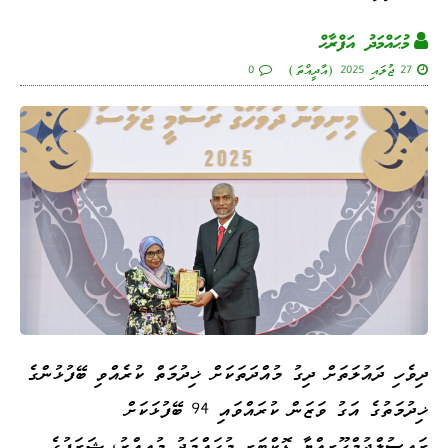
މުޙައްމަދު އަފްރާޙް
27 ޖުލައި 2025 (އާދީއްތަ)
0
ދިވެހި ދައުލަތަށް ދިގު މުއްދަތަކަށް ޚިދުމަތް ކުރެއްވި ބޭފުޅުންގެ
ޚިދުމަތުގެ އަގު ވަޒަން ކުރައްވައި 94 ބޭފުޅަކަށް
ރައީސުލްޖުމްހޫރިއްޔާ ޑޮކްޓަރ މުޙައްމަދު މުޢިއްޒު، ޝަރަފުގެ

**Assigned task**. Go through the material above and retype every line exactly, without the images.

**Reply**.
މުޙައްމަދު އަފްރާޙް
27 ޖުލައި 2025 (އާދީއްތަ)
0
ދިވެހި ދައުލަތަށް ދިގު މުއްދަތަކަށް ޚިދުމަތް ކުރެއްވި ބޭފުޅުންގެ
ޚިދުމަތުގެ އަގު ވަޒަން ކުރައްވައި 94 ބޭފުޅަކަށް
ރައީސުލްޖުމްހޫރިއްޔާ ޑޮކްޓަރ މުޙައްމަދު މުޢިއްޒު، ޝަރަފުގެ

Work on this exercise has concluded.